Di Luzio replica che il progetto attuale è diverso e migliorativo rispetto a quello originario ed è a quest’ultimo che le
amministrazioni a guida leghista hanno dato il via libera
- Trasporti: i flussi di traffico sono già adesso insostenibili in molti punti del territorio, e la situazione si aggraverà con il previsto aumento del traffico veicolare, stimato in 70.000 nuovi veicoli giornalieri e solo per il primo stralcio dell’opera (fino al 2020).
- I consorzi di bonifica competenti sulla zona hanno fatto presente che dal progetto non è possibile capire se la sicurezza idraulica sia adeguata.

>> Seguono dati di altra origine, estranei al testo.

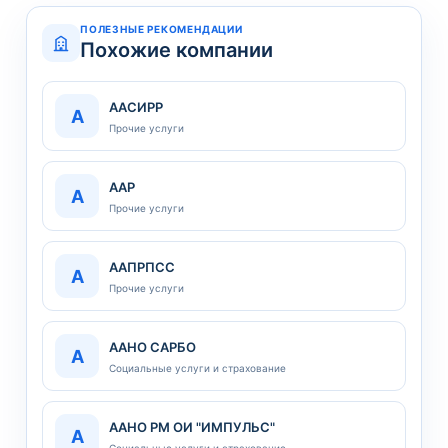
ПОЛЕЗНЫЕ РЕКОМЕНДАЦИИ
Похожие компании
ААСИРР
А
Прочие услуги
ААР
А
Прочие услуги
ААПРПСС
А
Прочие услуги
ААНО САРБО
А
Социальные услуги и страхование
ААНО РМ ОИ "ИМПУЛЬС"
А
Социальные услуги и страхование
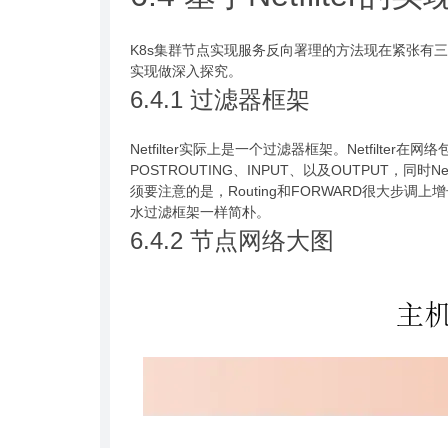
K8s集群节点实现服务反向署理的方法现在紧张有三种，即us
实现做深入探究。
6.4.1 过滤器框架
Netfilter实际上是一个过滤器框架。Netfilter
POSTROUTING、INPUT、以及OUTPUT，同时Ne
须要注意的是，Routing和FORWARD很大步调上增长
水过滤框架一样简朴。
6.4.2 节点网络大图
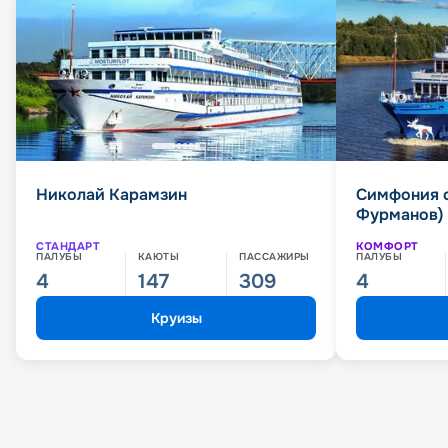
Николай Карамзин
Симфония 
Фурманов)
СТАНДАРТ
КОМФОРТ
ПАЛУБЫ
КАЮТЫ
ПАССАЖИРЫ
ПАЛУБЫ
4
147
309
4
Круизы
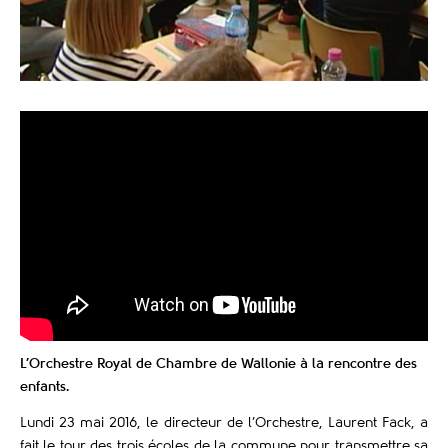
L’Orchestre Royal de Chambre de Wallonie à la rencontre des
enfants.
Lundi 23 mai 2016, le directeur de l’Orchestre, Laurent Fack, a
fait le tour des trois écoles de la commune pour transmettre sa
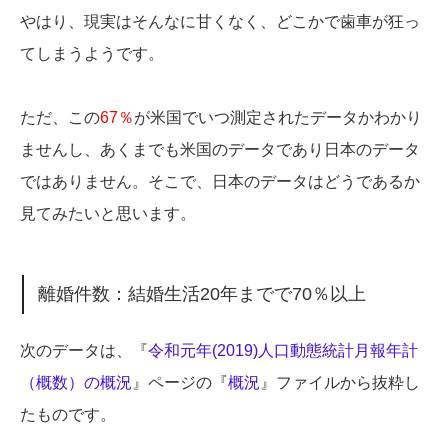
やはり、現実はそんなに甘くなく、どこかで歯車が狂っ
てしまうようです。
ただ、この
67％
が米国でいつ測定されたデータかわかり
ませんし、あくまでも米国のデータであり日本のデータ
ではありません。そこで、日本のデータはどうであるか
見てみたいと思います。
離婚件数：結婚生活20年までで70％以上
次のデータは、『
令和元年(2019)人口動態統計月報年計
（概数）の概況
』ページの『
概況
』ファイルから抜粋し
たものです。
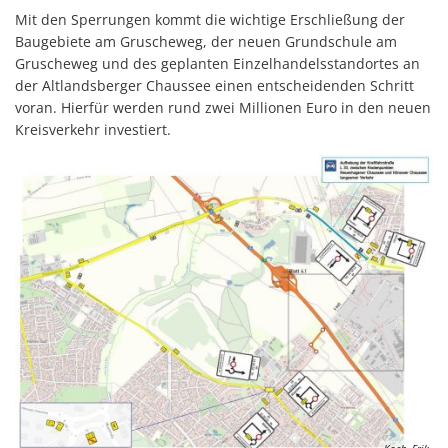
Mit den Sperrungen kommt die wichtige Erschließung der
Baugebiete am Gruscheweg, der neuen Grundschule am
Gruscheweg und des geplanten Einzelhandelsstandortes an
der Altlandsberger Chaussee einen entscheidenden Schritt
voran. Hierfür werden rund zwei Millionen Euro in den neuen
Kreisverkehr investiert.
Koch, Erik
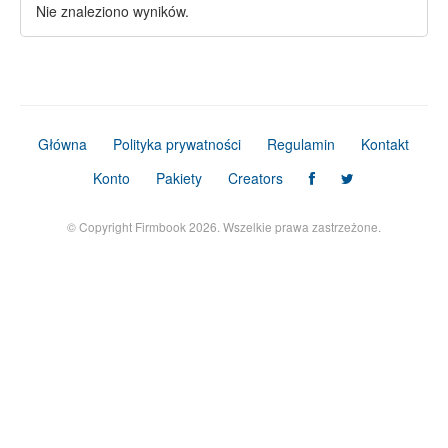
Nie znaleziono wyników.
Główna
Polityka prywatności
Regulamin
Kontakt
Konto
Pakiety
Creators
© Copyright Firmbook 2026. Wszelkie prawa zastrzeżone.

- Per la Direzione Difesa del Suolo: mancano dati sufficienti all’individuazione di tutti gli effetti sull’ambiente che possono essere causati dalla realizzazione di Veneto City
- USLL 13: rileva varie criticità riguardo le ricadute socio-economiche di Veneto City, le problematiche legate ai rifiuti, l’inquinamento atmosferico, acustico, da campi elettromagnetici, le problematiche relative a traffico e mobilità.
In conclusione, l’idea di Strada Comune è di promuovere con altri comuni una valutazione rigorosa e vincolante dell’intera progettazione.
Rispondendo poi a Di Luzio, si dà il caso che un amministratore non può prendere decisioni di questa portata in condizioni di incertezza, e non si possono ignorare i documenti ufficiali. Per inciso i documenti non parlano solo di carenze informative, ma anche di problematiche oggettive, come per esempio quelle citate dall’ULSS 13 riguardo ai massicci trasferimenti di manodopera, che avranno pesanti ricadute sociali sull’intero territorio.
Propone poi la seguente argomentazione, per rassicurare l’uditorio: su questo progetto i privati investono ingentissime somme.
Perché avrebbero dovuto farlo se nell’area interessata persistono criticità come quelle legate al rischio idraulico? L’interesse
degli investitori, secondo questo ragionamento, sarebbe garanzia di quello pubblico.
La domanda viene totalmente ignorata dalla maggioranza e resta senza risposta.